Unknown users starting with “cron”

  • Hello all

    A WordPress installation I have has around 130 unknown users whose usernames start with “cron” and continue with random numbers like:

    cron-4ba460059fd82f00acf2e54afc3b875a69782f45

    All these users have admin credentials so I’m concerned and deleted all of them.

    Is this a bug or a hack? If this is a known hack, does anyone have any information about how to keep safe? I have Wordfence installed and active, the regular “admin” user is not present in my WordPress and my server doesn’t have FTP enabled so only access to my server is by SSH which is also blocked to all IP addresses except mine.

    Thanks and have a great day!

Viewing 4 replies - 1 through 4 (of 4 total)
  • Moderator Tellyworth

    (@tellyworth)

    It sounds like it could be a buggy plugin. Do you mind telling us what plugins you have installed besides Wordfence?

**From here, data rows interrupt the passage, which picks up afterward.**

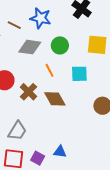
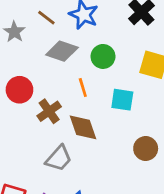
gray trapezoid: (17, 131) -> (59, 158), moved

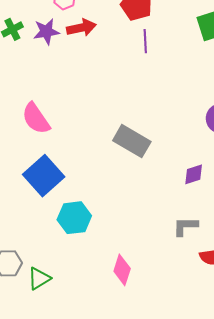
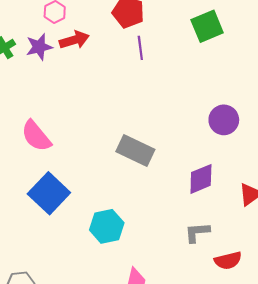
purple diamond: (194, 174) -> (201, 179), size x1.4
cyan hexagon: (74, 218) -> (107, 226), moved

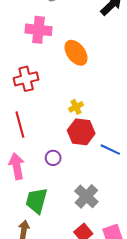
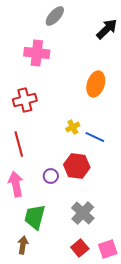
orange ellipse: (76, 53) -> (96, 84), moved, turned 55
red hexagon: (81, 132) -> (77, 166), moved
blue line: (110, 150) -> (95, 137), moved

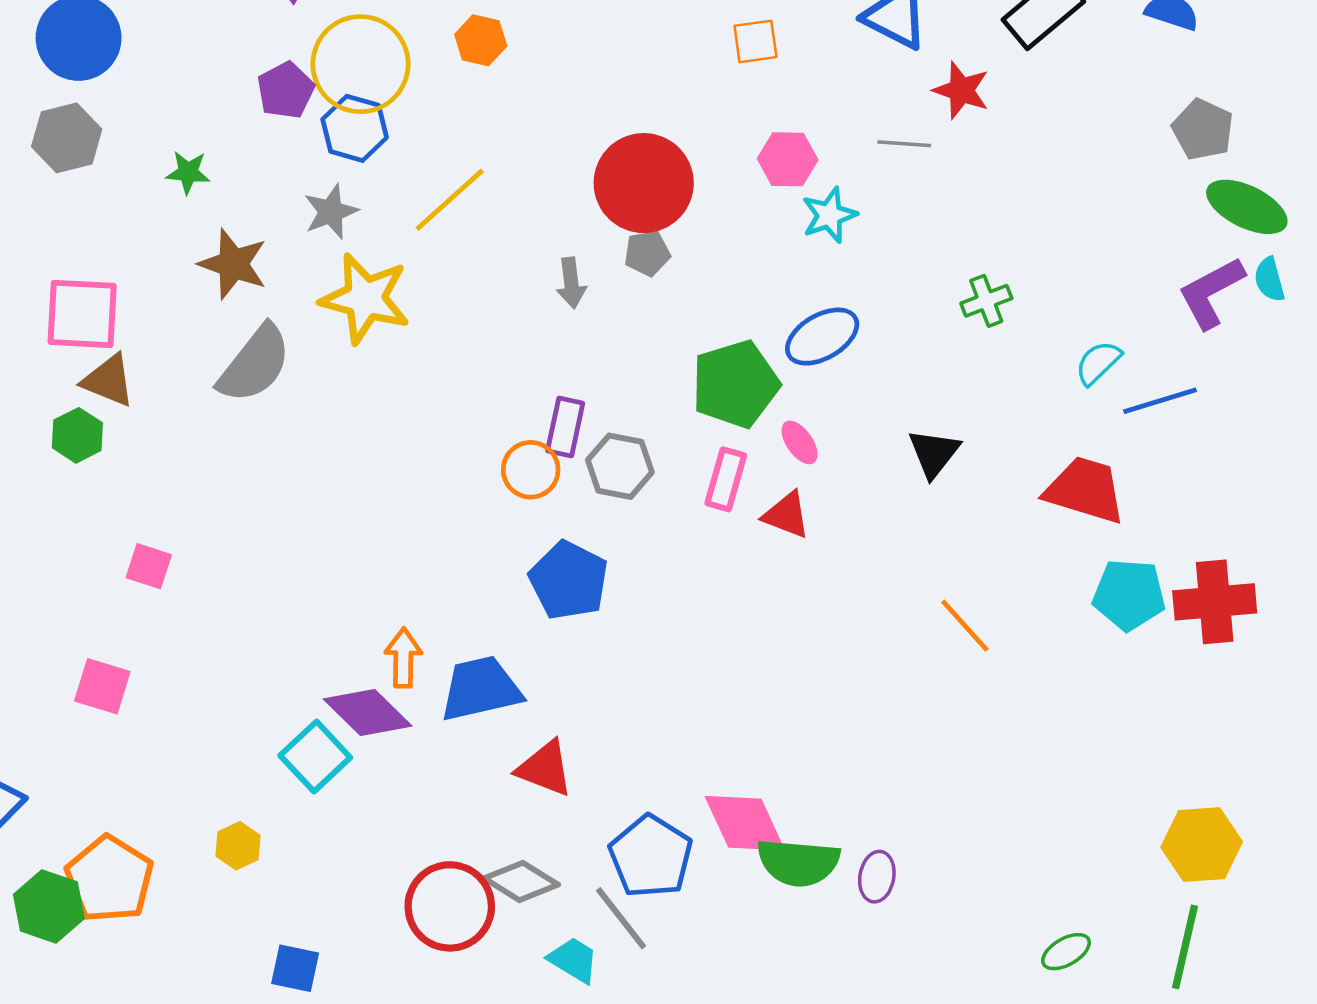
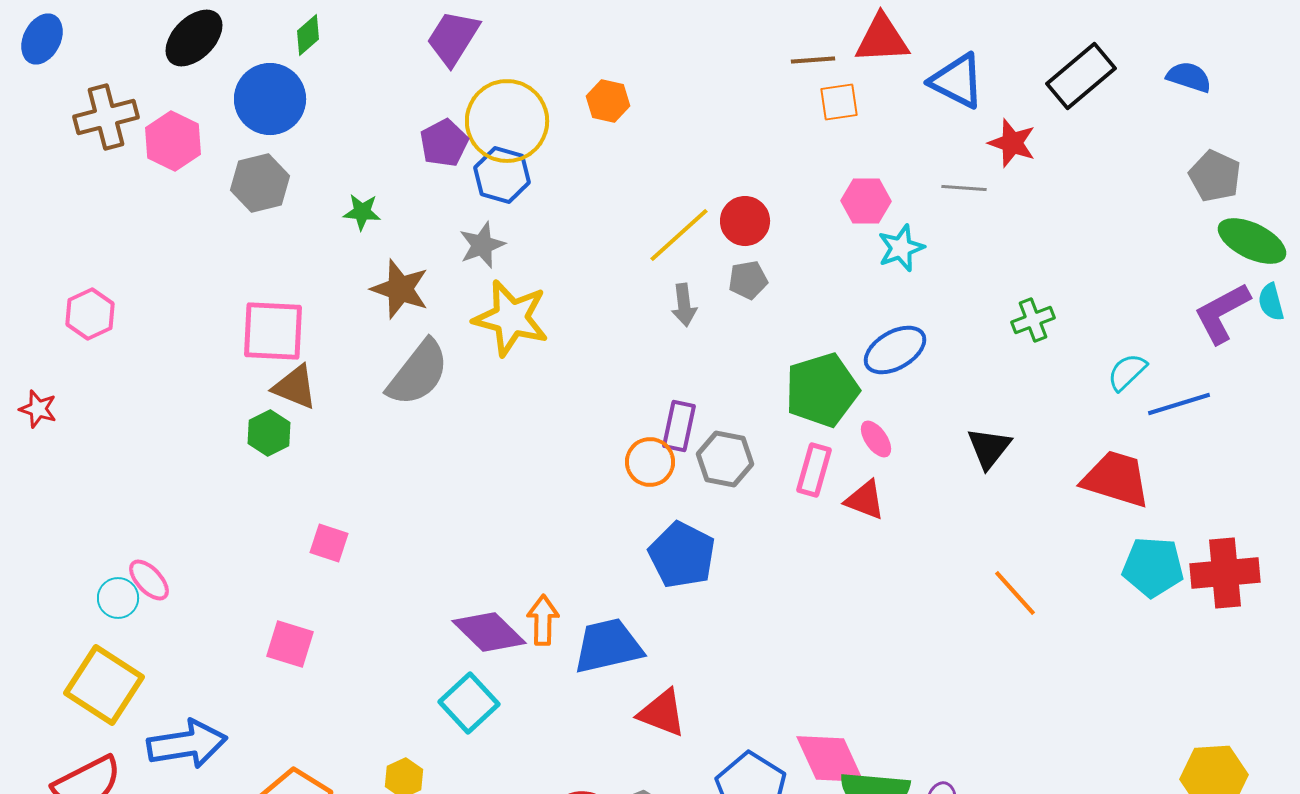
red circle: (644, 183) -> (745, 221), size x0.6
yellow line: (450, 200) -> (679, 235), moved
purple diamond: (368, 712) -> (489, 632), moved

    Thread Starter lepistes

    (@lepistes)

    I only have Wordfence installed. I usually use this installation for development purposes and reset it to a fresh installation from time to time so it is usually empty.

    Please let me know if you need further information.

    Thank you

    I’m having the same issue. On at least 3 sites, the ONLY plugins installed are Jetpack and Wordfence. Each of my 88 sites, has 52 cron-xxxxxxxxxxxxxxx users.

    Thread Starter lepistes

    (@lepistes)

    So it may be a Wordfence issue? It seems to be the only common variable here. I don’t know if Wordfence needs to create admin users to perform some background jobs but if it is the one who is creating these users, it needs to remember cleaning up after itself :]

Viewing 4 replies - 1 through 4 (of 4 total)
  • The topic ‘Unknown users starting with “cron”’ is closed to new replies.